有価証券報告書 抜粋 ドキュメント番号: S100IZS7 (EDINETへの外部リンク)
パーソルホールディングス株式会社 事業等のリスク (2020年3月期)
当社グループの経営成績及び財務状況等に影響を及ぼす主要なリスクは以下の通りであります。当社経営者が認識する当社グループの財政状態、経営成績及びキャッシュ・フローの状況等に重要な影響を与えるリスクに関し、発生の蓋然性および事業への影響の度合いを鑑み、重要と考えられる順に記載しております。当社グループは、これらリスクの発生の可能性を認識した上で、発生の回避及び発生した場合の対応に努める方針であります。なお、文中における将来に関する事項は、有価証券報告書提出日(2020年6月25日)現在において当社グループが判断したものであり、以下の記載は当社株式への投資に関するリスクを全て網羅するものではありません。なお、当社グループは2020年4月1日より従来のセグメント体制から、SBU (Strategic Business Unit)体制に移行し、「Staffing」「Career」「Professional Outsourcing」「Solution」「Asia Pacific」の5つのSBU体制で運営致しております。
(1)景気変動によるマクロ経済の変化に関するリスク
当社グループが提供している人材サービスは、景気変動による影響を大きく受けやすく、こうしたマクロ経済の変化にうまく対応できない場合、当社グループの経営成績及び財政状態は大きな影響を受けます。

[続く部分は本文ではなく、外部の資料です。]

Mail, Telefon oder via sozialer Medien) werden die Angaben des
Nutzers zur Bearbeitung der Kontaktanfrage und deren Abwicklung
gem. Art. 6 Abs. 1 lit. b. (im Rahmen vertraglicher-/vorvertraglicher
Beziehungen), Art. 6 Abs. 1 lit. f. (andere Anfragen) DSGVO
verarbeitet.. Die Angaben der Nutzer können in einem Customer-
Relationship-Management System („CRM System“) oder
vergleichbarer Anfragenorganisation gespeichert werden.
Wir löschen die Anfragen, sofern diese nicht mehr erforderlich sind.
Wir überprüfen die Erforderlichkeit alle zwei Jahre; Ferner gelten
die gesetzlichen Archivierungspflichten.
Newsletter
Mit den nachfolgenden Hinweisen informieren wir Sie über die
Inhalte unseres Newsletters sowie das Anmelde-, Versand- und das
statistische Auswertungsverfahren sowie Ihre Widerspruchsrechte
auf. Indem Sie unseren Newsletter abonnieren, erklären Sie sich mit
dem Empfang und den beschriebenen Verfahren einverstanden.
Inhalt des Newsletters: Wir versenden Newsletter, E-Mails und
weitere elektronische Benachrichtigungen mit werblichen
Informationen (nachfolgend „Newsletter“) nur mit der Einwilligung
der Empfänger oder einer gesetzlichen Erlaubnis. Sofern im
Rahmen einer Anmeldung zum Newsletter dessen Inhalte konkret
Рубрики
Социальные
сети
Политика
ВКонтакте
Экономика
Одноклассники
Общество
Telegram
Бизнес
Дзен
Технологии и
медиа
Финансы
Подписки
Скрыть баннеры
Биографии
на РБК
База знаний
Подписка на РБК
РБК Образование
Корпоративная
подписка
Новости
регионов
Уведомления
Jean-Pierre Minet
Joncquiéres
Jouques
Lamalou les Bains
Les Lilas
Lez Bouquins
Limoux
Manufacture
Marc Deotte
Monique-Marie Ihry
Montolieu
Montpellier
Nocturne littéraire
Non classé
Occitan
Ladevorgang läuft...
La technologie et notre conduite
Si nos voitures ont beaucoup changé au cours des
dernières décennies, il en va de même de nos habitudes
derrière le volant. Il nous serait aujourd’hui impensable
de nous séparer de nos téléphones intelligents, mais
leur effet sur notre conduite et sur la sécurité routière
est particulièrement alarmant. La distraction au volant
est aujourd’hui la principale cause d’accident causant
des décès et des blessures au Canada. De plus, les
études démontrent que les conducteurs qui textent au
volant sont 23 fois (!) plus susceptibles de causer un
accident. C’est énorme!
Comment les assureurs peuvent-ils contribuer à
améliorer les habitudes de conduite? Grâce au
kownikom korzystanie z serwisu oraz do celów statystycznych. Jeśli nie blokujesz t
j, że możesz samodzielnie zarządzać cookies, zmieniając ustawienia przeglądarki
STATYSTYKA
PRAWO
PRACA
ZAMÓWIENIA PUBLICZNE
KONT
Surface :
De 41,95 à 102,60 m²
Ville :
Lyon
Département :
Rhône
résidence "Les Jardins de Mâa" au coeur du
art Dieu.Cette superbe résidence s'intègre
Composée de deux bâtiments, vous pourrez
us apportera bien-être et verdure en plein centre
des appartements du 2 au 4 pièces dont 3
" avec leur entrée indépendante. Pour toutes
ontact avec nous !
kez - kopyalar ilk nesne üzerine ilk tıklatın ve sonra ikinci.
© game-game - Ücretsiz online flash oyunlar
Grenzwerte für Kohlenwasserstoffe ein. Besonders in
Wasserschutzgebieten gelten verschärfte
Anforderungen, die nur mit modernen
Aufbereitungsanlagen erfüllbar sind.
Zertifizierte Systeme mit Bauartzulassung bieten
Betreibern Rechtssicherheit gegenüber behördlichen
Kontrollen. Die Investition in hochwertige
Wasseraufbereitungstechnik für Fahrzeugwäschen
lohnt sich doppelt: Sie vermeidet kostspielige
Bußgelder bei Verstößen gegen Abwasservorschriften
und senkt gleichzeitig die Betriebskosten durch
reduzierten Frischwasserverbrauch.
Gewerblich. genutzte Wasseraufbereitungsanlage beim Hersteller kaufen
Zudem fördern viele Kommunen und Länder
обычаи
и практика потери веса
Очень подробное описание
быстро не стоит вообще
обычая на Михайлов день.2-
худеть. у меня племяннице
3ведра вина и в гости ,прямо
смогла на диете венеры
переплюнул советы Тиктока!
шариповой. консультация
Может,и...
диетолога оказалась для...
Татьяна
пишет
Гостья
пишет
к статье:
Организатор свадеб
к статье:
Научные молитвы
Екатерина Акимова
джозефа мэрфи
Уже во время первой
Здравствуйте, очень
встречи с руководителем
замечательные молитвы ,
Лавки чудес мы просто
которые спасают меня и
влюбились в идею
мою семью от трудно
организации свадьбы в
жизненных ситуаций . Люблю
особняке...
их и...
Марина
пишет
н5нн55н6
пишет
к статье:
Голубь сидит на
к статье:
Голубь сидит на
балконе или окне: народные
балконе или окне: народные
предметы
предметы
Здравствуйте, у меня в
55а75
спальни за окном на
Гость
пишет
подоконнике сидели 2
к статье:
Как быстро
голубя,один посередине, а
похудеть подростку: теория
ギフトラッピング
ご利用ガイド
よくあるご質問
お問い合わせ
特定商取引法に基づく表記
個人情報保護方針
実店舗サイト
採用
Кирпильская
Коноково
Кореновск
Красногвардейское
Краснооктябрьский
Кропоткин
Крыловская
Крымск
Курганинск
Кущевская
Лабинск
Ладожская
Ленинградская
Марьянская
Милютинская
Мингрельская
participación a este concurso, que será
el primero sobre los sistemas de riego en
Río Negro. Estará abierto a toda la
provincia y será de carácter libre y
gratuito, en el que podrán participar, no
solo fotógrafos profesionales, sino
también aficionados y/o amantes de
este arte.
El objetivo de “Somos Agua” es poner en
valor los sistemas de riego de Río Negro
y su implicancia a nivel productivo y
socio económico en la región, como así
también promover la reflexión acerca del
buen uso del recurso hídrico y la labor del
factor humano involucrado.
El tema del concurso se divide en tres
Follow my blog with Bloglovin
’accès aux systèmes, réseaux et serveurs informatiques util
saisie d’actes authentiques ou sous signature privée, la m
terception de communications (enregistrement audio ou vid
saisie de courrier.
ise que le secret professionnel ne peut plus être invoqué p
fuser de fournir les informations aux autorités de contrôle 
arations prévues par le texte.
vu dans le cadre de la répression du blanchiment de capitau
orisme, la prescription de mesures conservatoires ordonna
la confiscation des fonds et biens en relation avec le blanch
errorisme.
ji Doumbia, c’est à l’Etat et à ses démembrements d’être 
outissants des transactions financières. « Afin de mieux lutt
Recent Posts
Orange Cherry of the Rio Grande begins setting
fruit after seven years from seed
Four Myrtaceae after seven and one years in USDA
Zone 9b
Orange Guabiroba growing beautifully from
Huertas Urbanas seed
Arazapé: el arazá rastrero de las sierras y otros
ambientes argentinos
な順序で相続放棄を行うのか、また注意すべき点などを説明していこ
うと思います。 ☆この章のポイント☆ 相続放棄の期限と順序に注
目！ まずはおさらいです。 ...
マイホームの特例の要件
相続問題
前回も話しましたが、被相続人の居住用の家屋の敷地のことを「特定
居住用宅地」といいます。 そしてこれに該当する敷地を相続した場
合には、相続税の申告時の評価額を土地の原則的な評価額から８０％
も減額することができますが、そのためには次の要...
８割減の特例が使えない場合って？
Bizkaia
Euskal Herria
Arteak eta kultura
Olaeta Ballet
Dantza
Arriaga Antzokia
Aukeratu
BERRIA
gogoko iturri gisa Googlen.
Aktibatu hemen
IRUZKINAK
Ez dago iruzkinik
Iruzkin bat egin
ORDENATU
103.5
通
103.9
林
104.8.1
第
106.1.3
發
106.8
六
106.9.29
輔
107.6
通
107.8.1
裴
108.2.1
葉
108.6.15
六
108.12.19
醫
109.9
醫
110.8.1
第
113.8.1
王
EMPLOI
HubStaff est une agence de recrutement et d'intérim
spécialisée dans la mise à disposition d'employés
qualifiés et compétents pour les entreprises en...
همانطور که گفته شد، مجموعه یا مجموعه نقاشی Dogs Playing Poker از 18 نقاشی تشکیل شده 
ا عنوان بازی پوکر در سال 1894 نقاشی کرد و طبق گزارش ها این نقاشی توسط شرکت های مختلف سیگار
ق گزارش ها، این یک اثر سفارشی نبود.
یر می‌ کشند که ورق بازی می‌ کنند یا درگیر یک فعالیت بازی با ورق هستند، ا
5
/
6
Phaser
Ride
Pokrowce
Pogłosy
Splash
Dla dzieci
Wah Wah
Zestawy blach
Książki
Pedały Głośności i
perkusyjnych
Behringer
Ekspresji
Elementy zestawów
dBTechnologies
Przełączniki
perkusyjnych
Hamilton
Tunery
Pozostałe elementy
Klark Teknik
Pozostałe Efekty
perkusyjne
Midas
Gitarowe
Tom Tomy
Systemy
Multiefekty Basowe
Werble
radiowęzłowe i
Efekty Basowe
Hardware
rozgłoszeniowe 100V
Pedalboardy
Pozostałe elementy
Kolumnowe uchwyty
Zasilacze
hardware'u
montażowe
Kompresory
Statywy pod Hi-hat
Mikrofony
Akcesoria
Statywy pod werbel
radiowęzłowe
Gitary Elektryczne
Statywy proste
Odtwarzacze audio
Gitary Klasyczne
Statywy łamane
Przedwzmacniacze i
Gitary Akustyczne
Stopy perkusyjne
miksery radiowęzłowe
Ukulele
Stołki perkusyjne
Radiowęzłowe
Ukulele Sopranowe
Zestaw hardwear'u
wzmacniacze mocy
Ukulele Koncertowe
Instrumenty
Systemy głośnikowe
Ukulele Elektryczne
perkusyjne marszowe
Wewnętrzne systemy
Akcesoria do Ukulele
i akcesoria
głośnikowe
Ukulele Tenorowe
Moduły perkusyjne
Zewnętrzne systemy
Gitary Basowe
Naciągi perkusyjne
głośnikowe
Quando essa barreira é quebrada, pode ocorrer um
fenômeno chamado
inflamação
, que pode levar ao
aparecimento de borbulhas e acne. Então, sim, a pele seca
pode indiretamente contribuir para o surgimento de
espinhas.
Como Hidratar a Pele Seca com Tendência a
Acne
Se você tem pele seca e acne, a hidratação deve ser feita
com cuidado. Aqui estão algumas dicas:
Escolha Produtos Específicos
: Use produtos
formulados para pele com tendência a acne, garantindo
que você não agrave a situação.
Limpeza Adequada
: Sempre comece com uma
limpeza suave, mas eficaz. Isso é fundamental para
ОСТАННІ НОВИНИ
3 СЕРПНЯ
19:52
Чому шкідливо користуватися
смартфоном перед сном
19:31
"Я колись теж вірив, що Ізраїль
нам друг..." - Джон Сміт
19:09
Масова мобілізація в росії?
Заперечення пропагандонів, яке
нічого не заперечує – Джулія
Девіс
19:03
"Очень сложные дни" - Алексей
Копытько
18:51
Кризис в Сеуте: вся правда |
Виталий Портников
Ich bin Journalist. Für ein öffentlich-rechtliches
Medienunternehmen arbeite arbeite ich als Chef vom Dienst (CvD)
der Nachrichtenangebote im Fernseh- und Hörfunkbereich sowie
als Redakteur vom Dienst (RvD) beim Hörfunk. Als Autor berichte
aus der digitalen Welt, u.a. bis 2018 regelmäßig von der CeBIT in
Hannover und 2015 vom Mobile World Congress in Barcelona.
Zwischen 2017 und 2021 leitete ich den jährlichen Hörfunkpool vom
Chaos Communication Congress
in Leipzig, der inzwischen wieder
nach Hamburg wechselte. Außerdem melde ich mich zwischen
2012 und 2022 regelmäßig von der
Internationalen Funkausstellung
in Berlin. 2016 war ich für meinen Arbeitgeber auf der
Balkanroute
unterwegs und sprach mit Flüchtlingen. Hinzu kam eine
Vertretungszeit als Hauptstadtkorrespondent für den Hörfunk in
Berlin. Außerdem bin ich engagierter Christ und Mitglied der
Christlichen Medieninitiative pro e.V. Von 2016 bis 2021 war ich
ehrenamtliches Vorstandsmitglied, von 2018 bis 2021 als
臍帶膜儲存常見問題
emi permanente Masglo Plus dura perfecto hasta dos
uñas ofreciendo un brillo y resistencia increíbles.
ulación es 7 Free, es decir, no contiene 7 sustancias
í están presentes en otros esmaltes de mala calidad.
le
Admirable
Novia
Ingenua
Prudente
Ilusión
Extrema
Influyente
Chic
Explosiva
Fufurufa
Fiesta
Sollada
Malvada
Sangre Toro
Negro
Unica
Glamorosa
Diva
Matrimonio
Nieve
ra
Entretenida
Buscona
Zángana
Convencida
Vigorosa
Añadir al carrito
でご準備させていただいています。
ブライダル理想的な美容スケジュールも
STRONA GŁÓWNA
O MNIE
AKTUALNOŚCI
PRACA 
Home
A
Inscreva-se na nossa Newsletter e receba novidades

特に、現在の経済はグローバル化が進み、他国の経済状況、国際政治情勢、国際金融市場等により、事業を展開する各国の経済が大きく左右される傾向が強まっております。また、2008年の世界金融危機や新型コロナウイルス感染症(COVID-19)パンデミックの発生による世界的な経済活動の急激な収縮といった予見が難しい事象が発生しております。通常の景気循環による山谷に対しては、グループ各社、SBU、コーポレート機能を担う当社においてコスト管理を行う等の経営努力により、当社業績に与える影響を抑制するよう努めております。しかしながら、2008年の世界金融危機のような深刻な経済危機が発生した場合、当社グループの経営成績及び財政状態に大きな影響を与える可能性があります。特に、不況時における当社グループの収益に与える影響度の順に記載すると以下の表の通りです。
(2)個人情報取り扱いに関するリスク
当社グループ各社では、事業運営に際し、登録スタッフ、派遣スタッフ、求職者、顧客企業、従業員等その他の関係者の個人情報を大量に保有し取り扱っておりますが、次のa、bに記載するリスクが考えられます。
a.情報漏えいのリスク
当社グループは、個人情報の漏えいを最重要リスクととらえ、情報セキュリティ対策として、個人情報取扱いに関する規程を定め、情報管理を徹底するための部署を設置し、定期的に教育を実施するなど、適切な情報管理体制の構築・維持に努めております。しかしながら、当社グループにおいてサイバー攻撃をはじめとした第三者によるセキュリティ侵害や、従業員の不正又は過失等によりこれらの個人情報が漏えいする事態が生じた場合、当社グループのブランドの棄損、サービス利用者数の急減、企業イメージの悪化等の社会的信用の低下や損害賠償請求等の発生により、事業運営に重大な影響を与えるとともに、財政状態及び経営成績に大きな影響を与える可能性があります。
b.法令違反・プライバシー侵害のリスク
当社グループで保有する個人情報の取り扱いについては、当該国の個人情報に関する法律が適用されます。特に主力事業を展開している日本国内においては「個人情報の保護に関する法律」、「職業安定法」、「労働者派遣事業の適正な運営の確保及び派遣労働者の保護等に関する法律」等に準拠した取り扱いを行っております。これらの法規制は、近年の個人情報保護及びプライバシーの権利に対する意識の高まりや、グローバル基準への適合に向けた動きにより内容が複雑化しており、当社グループでは、法務と情報セキュリティの両面からこれらの解釈や運用について慎重な検討と判断を行っております。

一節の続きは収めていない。